What this task involves -> Repeat verbatim, and only, the lines of the data below, beginning at the line that contains "From large appliances" and stopping after the line that contains "To name a few, Croma".
== Segment start ==
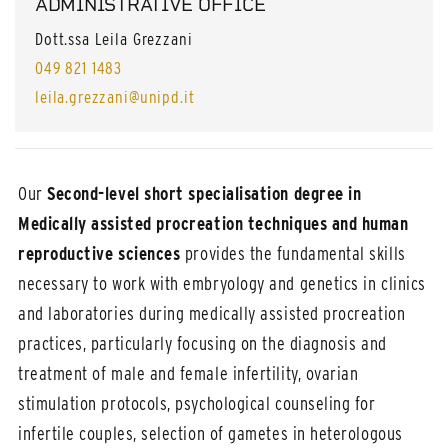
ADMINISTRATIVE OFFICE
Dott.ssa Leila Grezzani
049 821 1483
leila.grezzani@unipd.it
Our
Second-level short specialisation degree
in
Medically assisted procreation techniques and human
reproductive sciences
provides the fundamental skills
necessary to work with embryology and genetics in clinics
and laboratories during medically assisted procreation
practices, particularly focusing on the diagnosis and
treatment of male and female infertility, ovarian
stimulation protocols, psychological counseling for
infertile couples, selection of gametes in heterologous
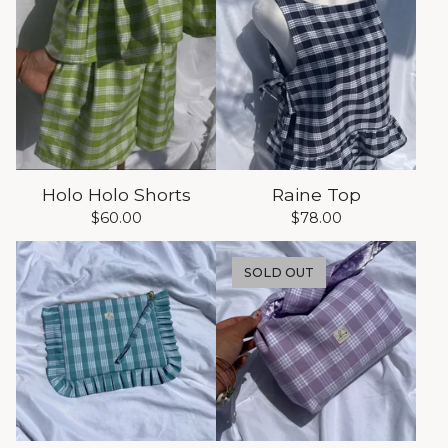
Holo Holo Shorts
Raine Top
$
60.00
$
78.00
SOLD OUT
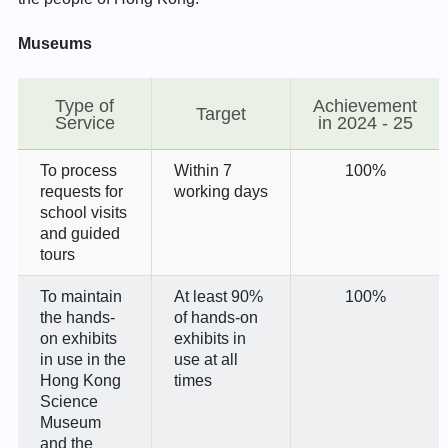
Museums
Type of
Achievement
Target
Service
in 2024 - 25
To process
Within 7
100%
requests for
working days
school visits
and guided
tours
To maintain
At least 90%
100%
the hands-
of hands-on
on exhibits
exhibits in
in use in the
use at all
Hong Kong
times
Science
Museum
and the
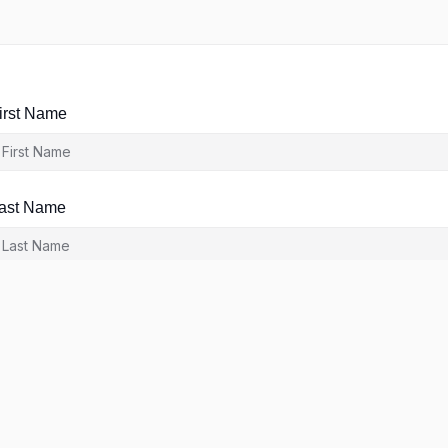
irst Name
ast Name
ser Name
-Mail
== Segment end ==
== Segment start ==
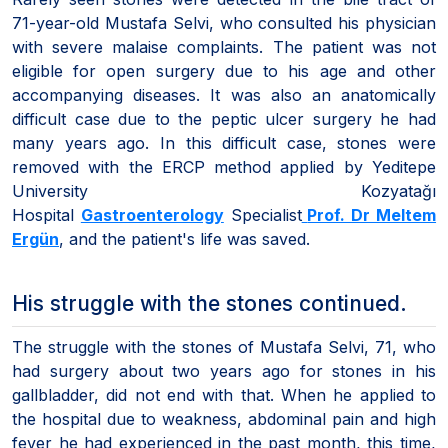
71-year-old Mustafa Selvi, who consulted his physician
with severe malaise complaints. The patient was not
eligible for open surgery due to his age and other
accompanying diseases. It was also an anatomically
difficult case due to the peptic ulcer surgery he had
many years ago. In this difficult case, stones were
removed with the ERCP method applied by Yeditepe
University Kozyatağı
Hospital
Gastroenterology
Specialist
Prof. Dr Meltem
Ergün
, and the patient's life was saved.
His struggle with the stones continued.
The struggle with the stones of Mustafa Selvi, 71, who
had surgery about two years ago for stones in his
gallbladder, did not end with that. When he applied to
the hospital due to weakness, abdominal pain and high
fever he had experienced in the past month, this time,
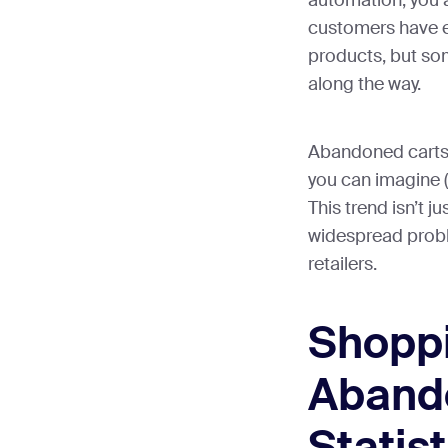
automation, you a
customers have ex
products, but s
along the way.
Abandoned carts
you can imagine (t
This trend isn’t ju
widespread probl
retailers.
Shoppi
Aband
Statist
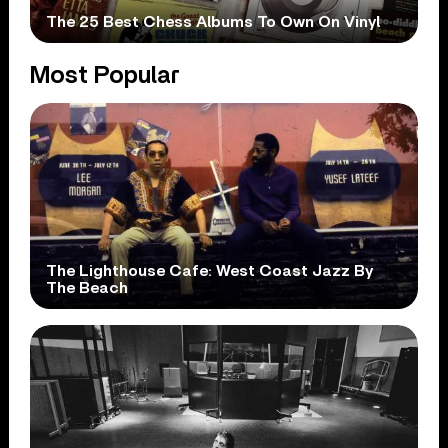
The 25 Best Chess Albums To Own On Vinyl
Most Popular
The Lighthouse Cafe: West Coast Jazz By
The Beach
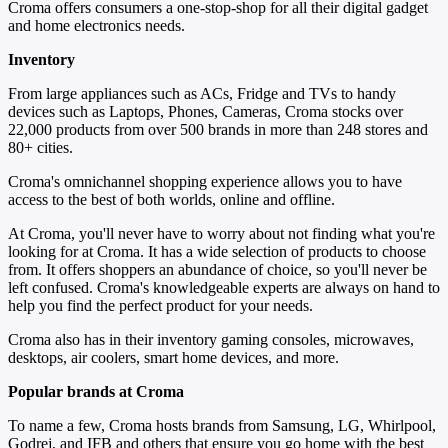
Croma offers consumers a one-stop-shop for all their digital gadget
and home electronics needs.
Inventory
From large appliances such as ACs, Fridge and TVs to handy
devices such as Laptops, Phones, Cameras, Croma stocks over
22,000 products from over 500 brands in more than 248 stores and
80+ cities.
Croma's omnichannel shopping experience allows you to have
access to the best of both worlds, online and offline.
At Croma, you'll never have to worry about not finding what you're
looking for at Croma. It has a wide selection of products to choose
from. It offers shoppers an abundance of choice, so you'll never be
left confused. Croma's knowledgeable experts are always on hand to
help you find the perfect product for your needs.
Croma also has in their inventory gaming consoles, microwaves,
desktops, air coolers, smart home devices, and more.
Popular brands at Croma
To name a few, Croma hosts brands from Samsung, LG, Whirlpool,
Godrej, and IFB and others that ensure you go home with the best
== Segment end ==
Task answer ->
From large appliances such as ACs, Fridge and TVs to handy
devices such as Laptops, Phones, Cameras, Croma stocks over
22,000 products from over 500 brands in more than 248 stores and
80+ cities.
Croma's omnichannel shopping experience allows you to have
access to the best of both worlds, online and offline.
At Croma, you'll never have to worry about not finding what you're
looking for at Croma. It has a wide selection of products to choose
from. It offers shoppers an abundance of choice, so you'll never be
left confused. Croma's knowledgeable experts are always on hand to
help you find the perfect product for your needs.
Croma also has in their inventory gaming consoles, microwaves,
desktops, air coolers, smart home devices, and more.
Popular brands at Croma
To name a few, Croma hosts brands from Samsung, LG, Whirlpool,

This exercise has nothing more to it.